ISLAMABAD: Pakistan is considering to request Qatar to reduce its liquefied natural gas (LNG) supplies under a ‘take or pay’ long-term contract as its energy demand tumbles amid an economic slowdown.
According to media, the proposal for fresh talks with Qatar had come up for discussion at a meeting of the Economic Coordination Committee (ECC) of the cabinet on November 28 as part of risk mitigation on account of privatisation of two LNG-based 2,650MW power plants of National Power Parks Management Company (NPPMC) — Haveli Bahadur Shah and Balloki in Punjab.
The proposal to take up the challenge with Qatar was floated by Dr Abdul Hafeez Shaikh, Adviser to the Prime Minister on Finance, according to sources in the petroleum ministry.
Nadeem Babar, Special Adviser to the PM on Petroleum, informed the ECC that an earlier attempt at the highest level for reduction in LNG price was not acceptable to Qatar. He recalled that during a visit of Prime Minister Imran Khan to Doha earlier this year, Qatar was requested by then finance minister Asad Umar to reduce the price of LNG being supplied to Pakistan (at 13.37pc of Brent) under a 15-year contract. Move part of risk mitigation on account of two LNG-based power plants’ privatisation
Babar reported that Qatari authorities had explained point blank that price reduction was out of the question, given its 26 similar agreements with other countries.
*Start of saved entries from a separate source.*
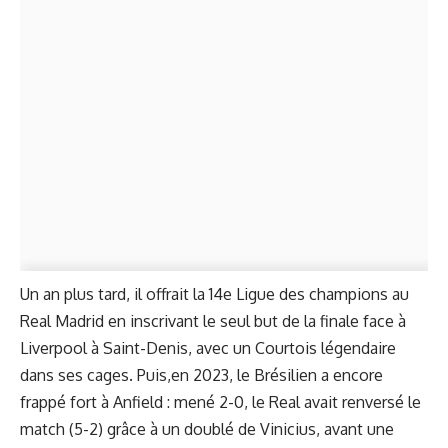
Un an plus tard, il offrait la 14e Ligue des champions au
Real Madrid en inscrivant le seul but de la finale face à
Liverpool à Saint-Denis, avec un Courtois légendaire
dans ses cages. Puis,en 2023, le Brésilien a encore
frappé fort à Anfield : mené 2-0, le Real avait renversé le
match (5-2) grâce à un doublé de Vinicius, avant une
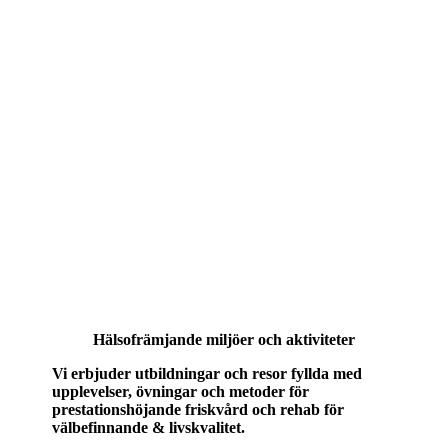
Hälsofrämjande miljöer och aktiviteter
Vi erbjuder utbildningar och resor fyllda med
upplevelser, övningar och metoder för
prestationshöjande friskvård och rehab för
välbefinnande & livskvalitet.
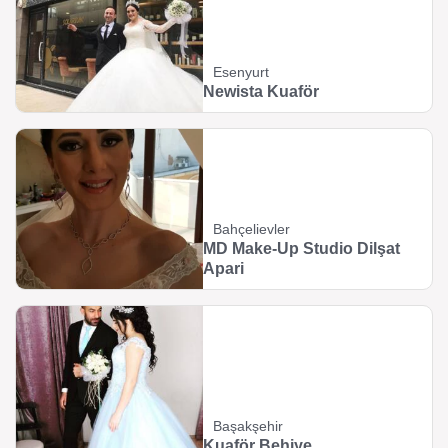
Esenyurt
Newista Kuaför
Bahçelievler
MD Make-Up Studio Dilşat
Apari
Başakşehir
Kuaför Behiye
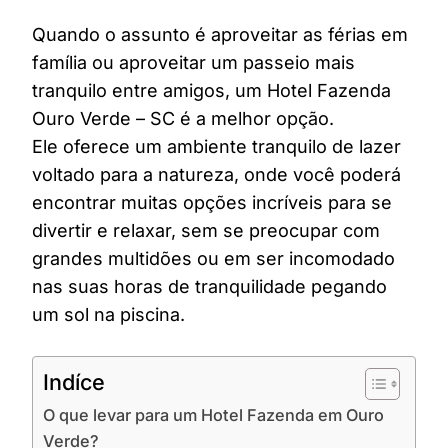
Quando o assunto é aproveitar as férias em
família ou aproveitar um passeio mais
tranquilo entre amigos, um Hotel Fazenda
Ouro Verde – SC é a melhor opção.
Ele oferece um ambiente tranquilo de lazer
voltado para a natureza, onde você poderá
encontrar muitas opções incríveis para se
divertir e relaxar, sem se preocupar com
grandes multidões ou em ser incomodado
nas suas horas de tranquilidade pegando
um sol na piscina.
Indíce
O que levar para um Hotel Fazenda em Ouro
Verde?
However, they were ready to consider any other idea to minimise Pakistan’s loss.
Two options were thus considered, including Qatar’s foreign exchange deposits in Pakistan’s banks and supply of additional LNG quantities at cheaper rates.
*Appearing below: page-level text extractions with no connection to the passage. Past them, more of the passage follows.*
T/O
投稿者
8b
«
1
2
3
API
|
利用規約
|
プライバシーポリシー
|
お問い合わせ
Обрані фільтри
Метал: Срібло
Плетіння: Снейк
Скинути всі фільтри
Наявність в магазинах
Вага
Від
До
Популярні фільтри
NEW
One of the options — additional LNG supply — was struck down by then petroleum minister Ghulam Sarwar Khan.
Dr Shaikh advised the petroleum division to take up with Qatar fresh options such as diversion of contracted LNG supplies and Pakistan would be ready to absorb the price differential.
The power division had proposed exempting the two power plants from 66pc guaranteed LNG off-take to facilitate their privatisation. It was reported to the ECC that an additional cumulative impact of about Rs471bn was estimated on the basket price of power due to the guaranteed off-take of 66pc up to 2025 on account of dispatch of these plants beyond the principle of economic merit order shall be allowed as subsidy to private sector consumers.